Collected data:
'''

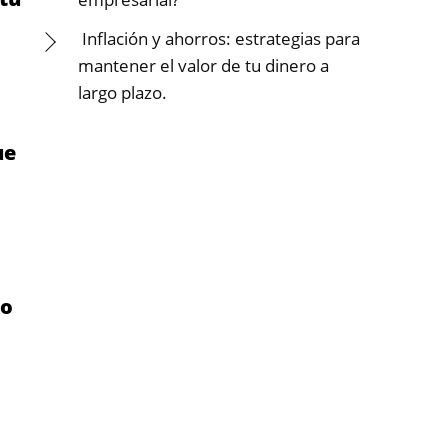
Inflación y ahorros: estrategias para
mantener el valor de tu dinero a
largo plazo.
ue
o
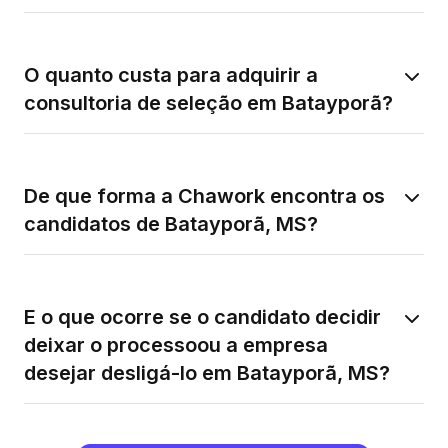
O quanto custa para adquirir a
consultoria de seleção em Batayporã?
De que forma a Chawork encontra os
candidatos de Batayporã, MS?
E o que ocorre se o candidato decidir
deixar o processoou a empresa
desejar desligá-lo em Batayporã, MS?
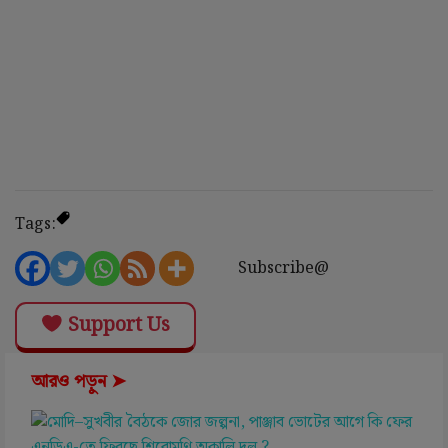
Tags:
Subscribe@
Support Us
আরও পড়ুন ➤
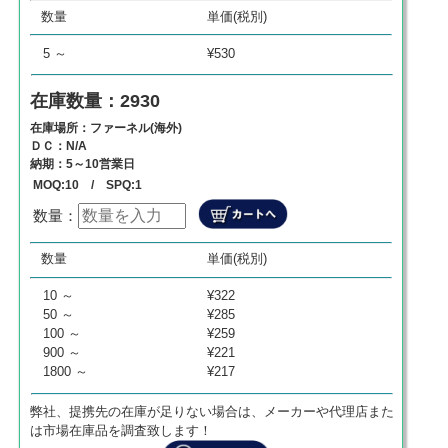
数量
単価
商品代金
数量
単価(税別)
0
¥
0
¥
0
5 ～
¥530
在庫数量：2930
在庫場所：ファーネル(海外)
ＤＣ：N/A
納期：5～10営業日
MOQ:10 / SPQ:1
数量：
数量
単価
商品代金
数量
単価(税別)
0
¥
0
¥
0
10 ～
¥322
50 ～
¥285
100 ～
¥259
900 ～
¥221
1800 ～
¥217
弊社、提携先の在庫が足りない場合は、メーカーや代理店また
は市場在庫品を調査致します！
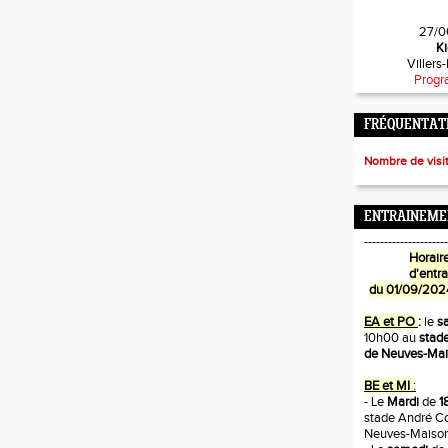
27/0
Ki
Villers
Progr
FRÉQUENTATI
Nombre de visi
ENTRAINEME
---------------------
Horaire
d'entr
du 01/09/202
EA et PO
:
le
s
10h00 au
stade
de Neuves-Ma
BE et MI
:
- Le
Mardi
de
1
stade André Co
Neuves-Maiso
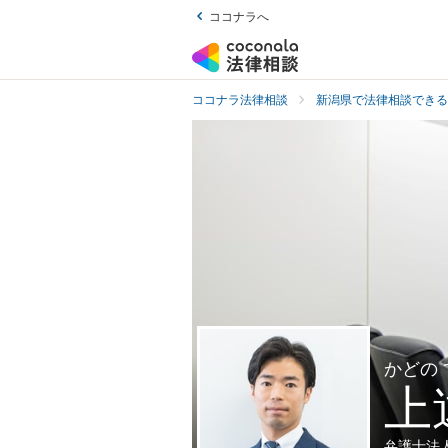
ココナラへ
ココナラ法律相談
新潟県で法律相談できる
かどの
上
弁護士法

'''

EXERCISE BRIEF: Set the records down again exactly, with no pictures.

RESULT OF THIS EXERCISE:
Inflación y ahorros: estrategias para
mantener el valor de tu dinero a
largo plazo.
ue
o
O quanto custa para adquirir a
consultoria de seleção em Batayporã?
De que forma a Chawork encontra os
candidatos de Batayporã, MS?
E o que ocorre se o candidato decidir
deixar o processoou a empresa
desejar desligá-lo em Batayporã, MS?
Tags:
Subscribe@
Support Us
আরও পড়ুন ➤
数量
単価
商品代金
数量
単価(税別)
0
¥
0
¥
0
5 ～
¥530
在庫数量：2930
在庫場所：ファーネル(海外)
ＤＣ：N/A
納期：5～10営業日
MOQ:10 / SPQ:1
数量：
数量
単価
商品代金
数量
単価(税別)
0
¥
0
¥
0
10 ～
¥322
50 ～
¥285
100 ～
¥259
900 ～
¥221
1800 ～
¥217
弊社、提携先の在庫が足りない場合は、メーカーや代理店また
は市場在庫品を調査致します！
27/0
Ki
Villers
Progr
FRÉQUENTATI
Nombre de visi
ENTRAINEME
---------------------
Horaire
d'entr
du 01/09/202
EA et PO
:
le
s
10h00 au
stade
de Neuves-Ma
BE et MI
:
- Le
Mardi
de
1
stade André Co
Neuves-Maiso
ココナラへ
ココナラ法律相談
新潟県で法律相談できる
かどの
上
弁護士法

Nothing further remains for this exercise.